Un autre problème auquel le pays a fait face pendant des années est que les parties prenantes du problème, comme les ministères, services publics, ONG et secteur privé, ont toujours fait des efforts, mais chacun de leur côté. Un comité réunissant tout le monde serait plus efficace. Krishnee Appadoo estime qu’il faudrait aussi la justice de l’eau. «Il faudrait un audit de la consommation de l’eau des industries. Par exemple, on ne peut pas demander aux citoyens de faire des efforts, mais que, par exemple, des hôtels n’aient pas de restrictions. Je suis bien consciente de l’importance du tourisme pour le pays, mais il faut un équilibre dans la gestion de cette ressource.»

Rien n’avancera sans recherche, et pour Maurice, il n’y a pas beaucoup de données ni de recherches dans le domaine. Cela doit changer, car il n’y a qu’une approche scientifique qui donnera des résultats, dit, sans détour, la chargée de cours à l’UoM. «Après la catastrophe du MV Wakashio, le Mauritius Research and Innovation Council avait mis des fonds spéciaux à la disposition des chercheurs pour analyser l’impact de ce drame. Ce même système peut être mis, à intervalles réguliers, à la disposition des chercheurs afin qu’ils soient motivés à trouver des solutions. Cependant, les recherches qui finissent dans les tiroirs ne servent à rien. Dans les comités et postes à responsabilité, il faut que des personnes qui maîtrisent les technicités du problème aient les mains libres pour pouvoir implémenter les recommandations», fait-elle ressortir.

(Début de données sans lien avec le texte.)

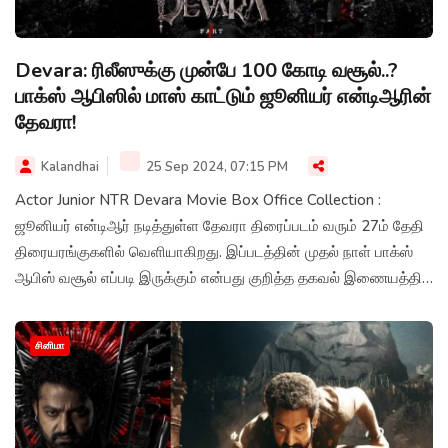
Devara: ரிலீஸுக்கு முன்பே 100 கோடி வசூல்..?
பாக்ஸ் ஆபிஸில் மாஸ் காட்டும் ஜூனியர் என்டிஆரின்
தேவரா!
Kalandhai
25 Sep 2024, 07:15 PM
Actor Junior NTR Devara Movie Box Office Collection :
ஜூனியர் என்டிஆர் நடித்துள்ள தேவரா திரைப்படம் வரும் 27ம் தேதி
திரையரங்குகளில் வெளியாகிறது. இப்படத்தின் முதல் நாள் பாக்ஸ்
ஆபிஸ் வசூல் எப்படி இருக்கும் என்பது குறித்த தகவல் இணையத்தில்
வைரலாகி வருகிறது.
சினிமா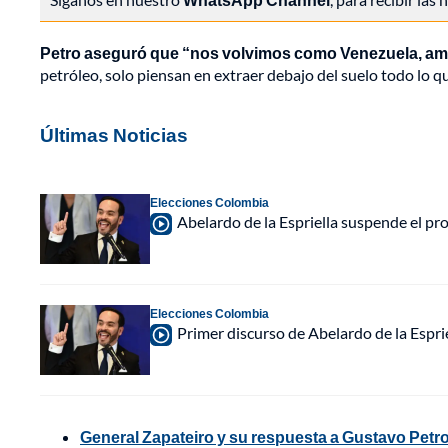
Petro aseguró que “nos volvimos como Venezuela, ami
petróleo, solo piensan en extraer debajo del suelo todo lo q
Últimas Noticias
Elecciones Colombia
Abelardo de la Espriella suspende el p
Elecciones Colombia
Primer discurso de Abelardo de la Espri
General Zapateiro y su respuesta a Gustavo Petro: 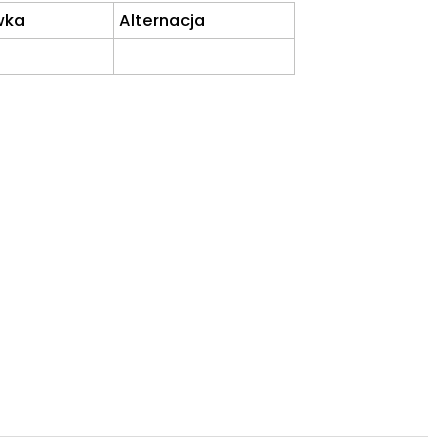
wka
Alternacja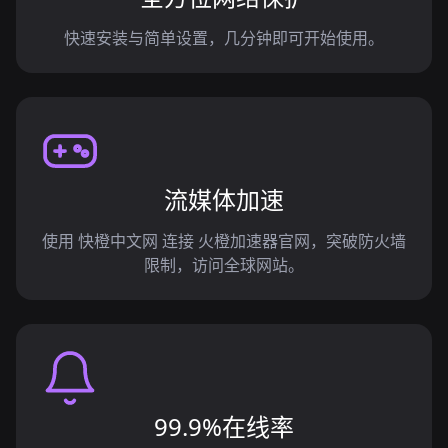
快速安装与简单设置，几分钟即可开始使用。
流媒体加速
使用 快橙中文网 连接 火橙加速器官网，突破防火墙
限制，访问全球网站。
99.9%在线率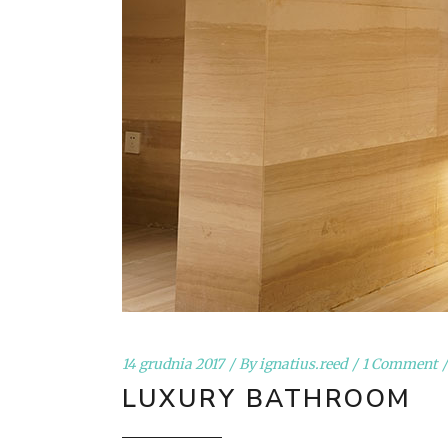
14 grudnia 2017
By
ignatius.reed
1 Comment
LUXURY BATHROOM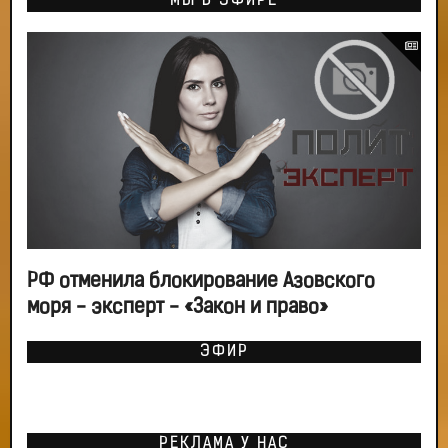
МЫ В ЭФИРЕ
РФ отменила блокирование Азовского
моря - эксперт - «Закон и право»
ЭФИР
РЕКЛАМА У НАС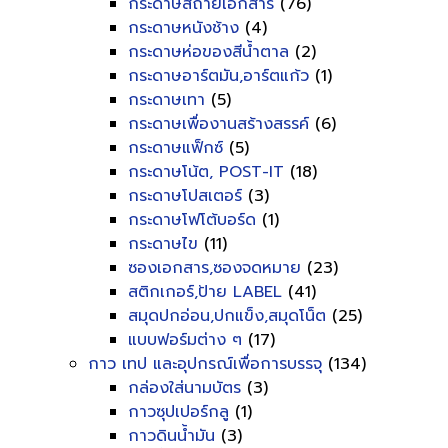
กระดาษสีถ่ายเอกสาร
(76)
กระดาษหนังช้าง
(4)
กระดาษห่อของสีน้ำตาล
(2)
กระดาษอาร์ตมัน,อาร์ตแก้ว
(1)
กระดาษเทา
(5)
กระดาษเพื่องานสร้างสรรค์
(6)
กระดาษแฟ็กซ์
(5)
กระดาษโน้ต, POST-IT
(18)
กระดาษโปสเตอร์
(3)
กระดาษโฟโต้บอร์ด
(1)
กระดาษไข
(11)
ซองเอกสาร,ซองจดหมาย
(23)
สติกเกอร์,ป้าย LABEL
(41)
สมุดปกอ่อน,ปกแข็ง,สมุดโน็ต
(25)
แบบฟอร์มต่าง ๆ
(17)
กาว เทป และอุปกรณ์เพื่อการบรรจุ
(134)
กล่องใส่นามบัตร
(3)
กาวซุปเปอร์กลู
(1)
กาวดินน้ำมัน
(3)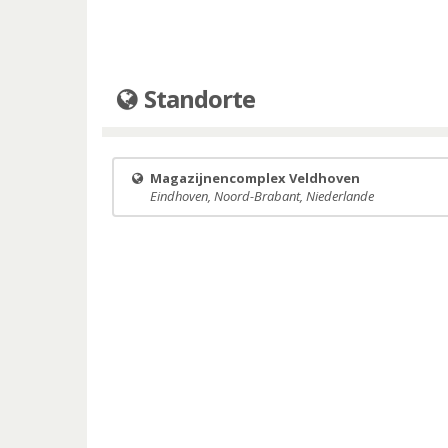
Standorte
Magazijnencomplex Veldhoven
Eindhoven, Noord-Brabant, Niederlande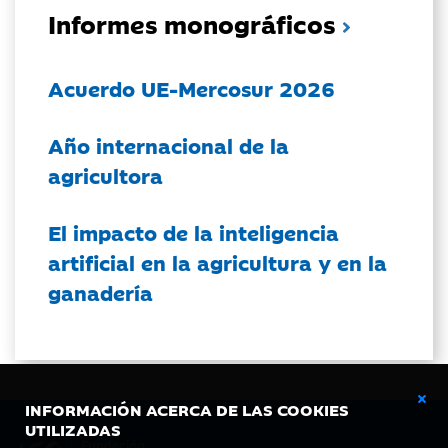
Informes monográficos
Acuerdo UE-Mercosur 2026
Año internacional de la
agricultora
El impacto de la inteligencia
artificial en la agricultura y en la
ganadería
INFORMACIÓN ACERCA DE LAS COOKIES
UTILIZADAS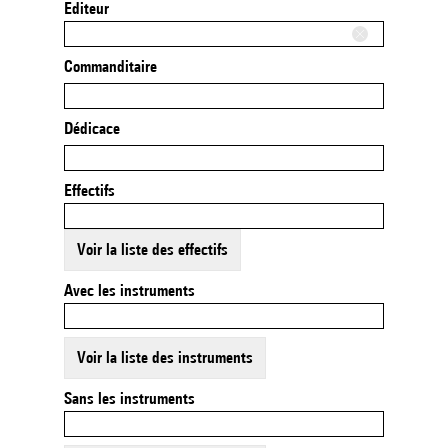
Editeur
Commanditaire
Dédicace
Effectifs
Voir la liste des effectifs
Avec les instruments
Voir la liste des instruments
Sans les instruments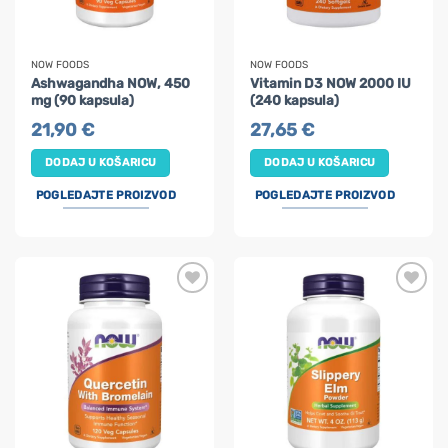
NOW FOODS
NOW FOODS
Ashwagandha NOW, 450
Vitamin D3 NOW 2000 IU
mg (90 kapsula)
(240 kapsula)
21,90
€
27,65
€
DODAJ U KOŠARICU
DODAJ U KOŠARICU
POGLEDAJTE PROIZVOD
POGLEDAJTE PROIZVOD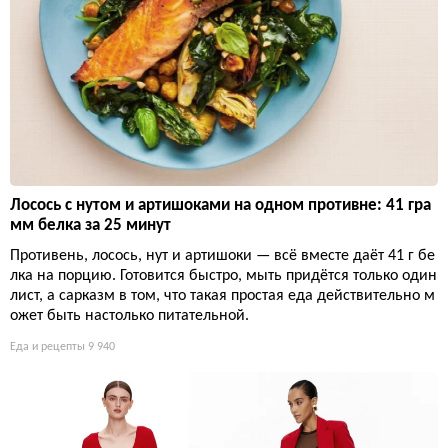
Лосось с нутом и артишоками на одном противне: 41 гра
мм белка за 25 минут
Противень, лосось, нут и артишоки — всё вместе даёт 41 г бе
лка на порцию. Готовится быстро, мыть придётся только один
лист, а сарказм в том, что такая простая еда действительно м
ожет быть настолько питательной.
Еда и рецепты
9 940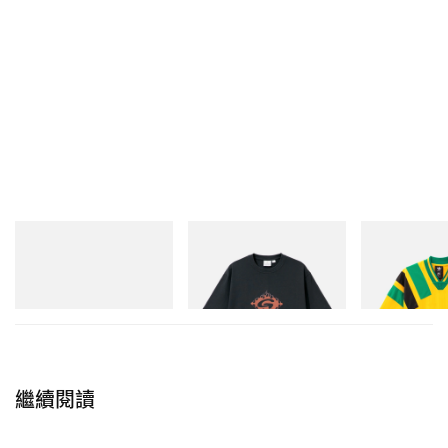
adidas Originals
Gramicci
adidas Original
Handball Spezial Loafer
Flame Tee
Adidas Original
Shoes
Dead Disney Fo
立即購入
立即購入
立即購入
繼續閱讀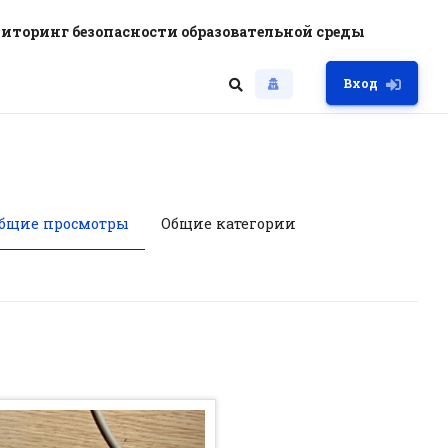
иторинг безопасности образовательной среды
Вход
бщие просмотры
Общие категории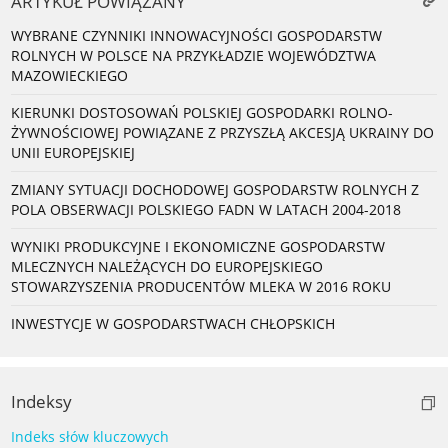
ARTYKUŁ POWIĄZANY
WYBRANE CZYNNIKI INNOWACYJNOŚCI GOSPODARSTW
ROLNYCH W POLSCE NA PRZYKŁADZIE WOJEWÓDZTWA
MAZOWIECKIEGO
KIERUNKI DOSTOSOWAŃ POLSKIEJ GOSPODARKI ROLNO-
ŻYWNOŚCIOWEJ POWIĄZANE Z PRZYSZŁĄ AKCESJĄ UKRAINY DO
UNII EUROPEJSKIEJ
ZMIANY SYTUACJI DOCHODOWEJ GOSPODARSTW ROLNYCH Z
POLA OBSERWACJI POLSKIEGO FADN W LATACH 2004-2018
WYNIKI PRODUKCYJNE I EKONOMICZNE GOSPODARSTW
MLECZNYCH NALEŻĄCYCH DO EUROPEJSKIEGO
STOWARZYSZENIA PRODUCENTÓW MLEKA W 2016 ROKU
INWESTYCJE W GOSPODARSTWACH CHŁOPSKICH
Indeksy
Indeks słów kluczowych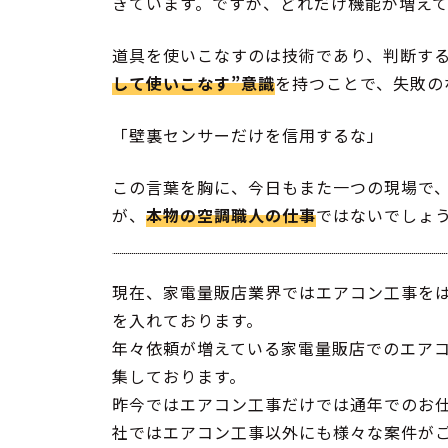
きています。ですが、どれだけ機能が増えて
道具を使いこなすのは技術であり、判断する
して使いこなす”意識
を持つことで、失敗の
「壁裏センサーだけを信用するな」
この言葉を胸に、今日もまた一つの現場で
が、
本物の空調職人の仕事
ではないでしょ
現在、家電量販店業界ではエアコン工事を
を入れております。
年々依頼が増えている家電量販店でのエア
集しております。
昨今ではエアコン工事だけでは通年でのお
社ではエアコン工事以外にも様々な案件が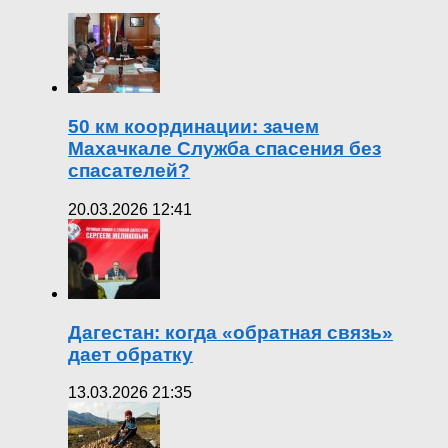
50 км координации: зачем
Махачкале Служба спасения без
спасателей?
20.03.2026 12:41
Дагестан: когда «обратная связь»
дает обратку
13.03.2026 21:35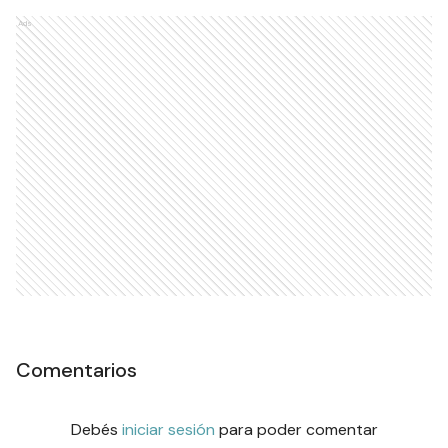
Ads
Comentarios
Debés
iniciar sesión
para poder comentar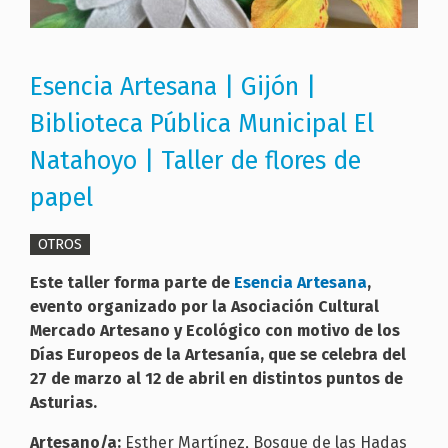
Esencia Artesana | Gijón |
Biblioteca Pública Municipal El
Natahoyo | Taller de flores de
papel
OTROS
Este taller forma parte de
Esencia Artesana
,
evento organizado por la Asociación Cultural
Mercado Artesano y Ecológico con motivo de los
Días Europeos de la Artesanía, que se celebra del
27 de marzo al 12 de abril en distintos puntos de
Asturias.
Artesano/a:
Esther Martínez, Bosque de las Hadas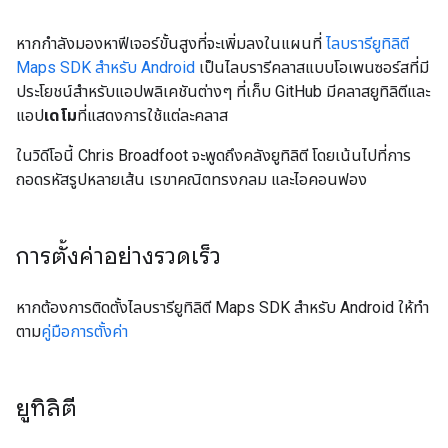
หากกำลังมองหาฟีเจอร์ขั้นสูงที่จะเพิ่มลงในแผนที่
ไลบรารียูทิลิตี
Maps SDK สำหรับ Android
เป็นไลบรารีคลาสแบบโอเพนซอร์สที่มี
ประโยชน์สําหรับแอปพลิเคชันต่างๆ ที่เก็บ GitHub มีคลาสยูทิลิตีและ
แอป
เดโม
ที่แสดงการใช้แต่ละคลาส
ในวิดีโอนี้ Chris Broadfoot จะพูดถึงคลังยูทิลิตี โดยเน้นไปที่การ
ถอดรหัสรูปหลายเส้น เรขาคณิตทรงกลม และไอคอนฟอง
การตั้งค่าอย่างรวดเร็ว
หากต้องการติดตั้งไลบรารียูทิลิตี Maps SDK สำหรับ Android ให้ทํา
ตาม
คู่มือการตั้งค่า
ยูทิลิตี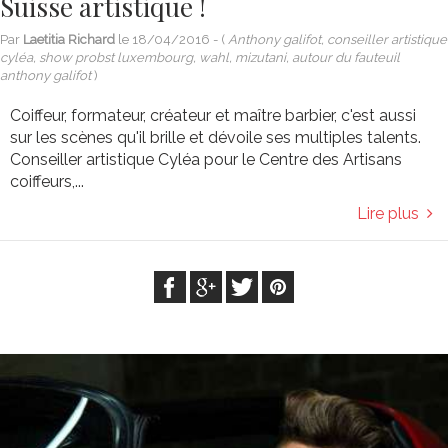
Suisse artistique !
Par
Laetitia Richard
le
18/04/2016
- (
Anthony galifot, conseiller artistique
cyléa, show probst luxembourg, wahl, mizutani, autour du fauteuil
anthony galifot
)
Coiffeur, formateur, créateur et maître barbier, c'est aussi
sur les scènes qu'il brille et dévoile ses multiples talents.
Conseiller artistique Cyléa pour le Centre des Artisans
coiffeurs,...
Lire plus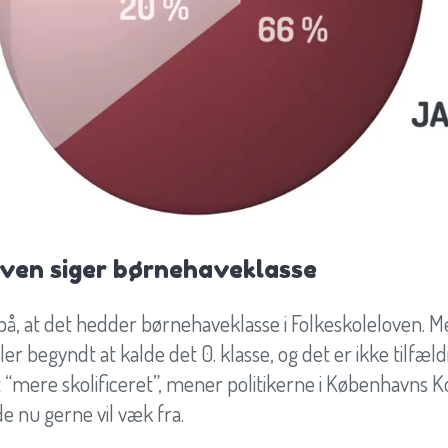
oven siger børnehaveklasse
på, at det hedder børnehaveklasse i Folkeskoleloven. M
ler begyndt at kalde det 0. klasse, og det er ikke tilfæld
evet “mere skolificeret”, mener politikerne i København
de nu gerne vil væk fra.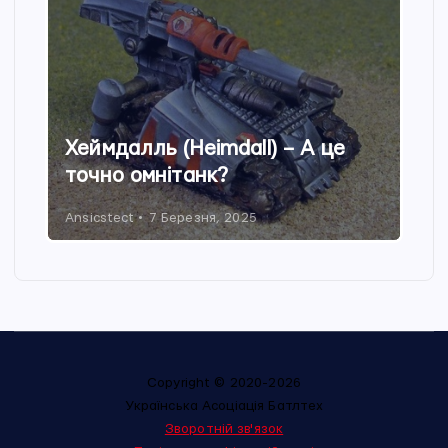
Хеймдалль (Heimdall) – А це
точно омнітанк?
Ansicstect
7 Березня, 2025
Copyright © 2020-2026
Українська Асоціація Батлтех
Зворотній зв'язок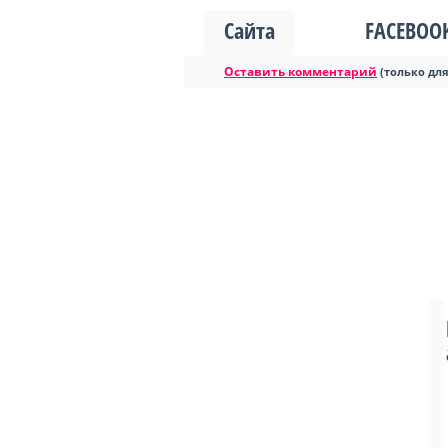
Сайта
FACEBOO
Оставить комментарий
(только дл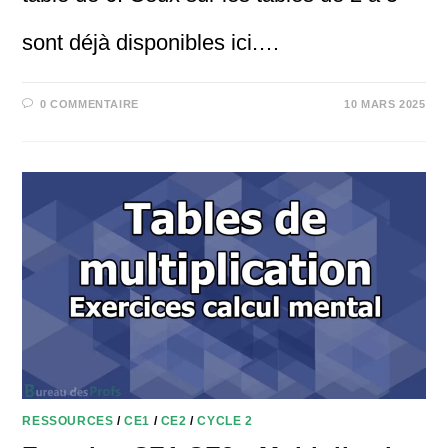
sont déjà disponibles ici.…
0 COMMENTAIRE
10 MARS 2025
RESSOURCES
/
CE1
/
CE2
/
CYCLE 2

Un autre point qu’elle souligne ici est la transparence. «On vient de voir la construction de deux réservoirs inutilisables. Des fonds ont été dépensés pour remplacer les tuyaux. On voit bien que la corruption a un impact direct sur l’eau. Tant que cela ne change pas, tant que les responsables ne répondront pas de leurs actes et qu’il n’y ait pas de transparence, on ne va pas s’en sortir.»